O vice entrou em campo para reunir os independentes do partido depois que o próprio Palocci foi advertido por petistas do risco de a oposição reunir 28 votos para investigá-lo - um a mais que o necessário para instalar uma CPI exclusiva no Senado.
Em meio à avalanche de críticas e queixas de parlamentares como Ricardo Ferraço (PMDB-ES), que pediu audiência a Palocci há dois meses e meio e nunca obteve resposta, Temer foi cobrado como vice da República e como presidente do PMDB.

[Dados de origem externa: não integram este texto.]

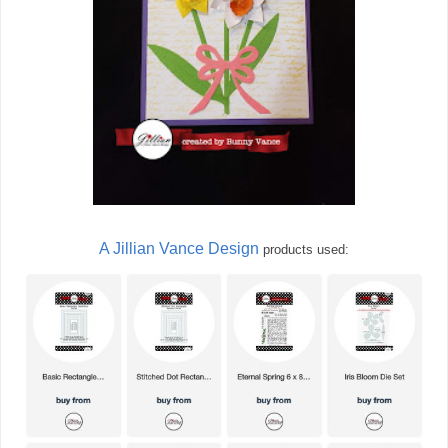
A Jillian Vance Design
products used:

Dissidente que coordenou a campanha presidencial do tucano José Serra em Santa Catarina, Luiz Henrique (PMDB) contou que tem o apoio da bancada peemedebista para relatar o Código Florestal no Senado e pediu ajuda para evitar qualquer veto "descabido" do governo a seu nome, uma vez que ele não é "radical". Mais do que a relatoria na Comissão de Constituição e Justiça (CCJ), ele quer ser o relator do Código na Comissão de Agricultura, que analisará o mérito da proposta.
Negociações. Antes de a crise em torno do ministro Palocci se agravar, o Palácio do Planalto avisara que a prometida nomeação do deputado Mendes Ribeiro (PMDB-RS) líder do governo no Congresso dependeria do desempenho dele nas negociações do Código Florestal, durante a ausência do líder Henrique Alves, que viajaria para a Rússia com Temer.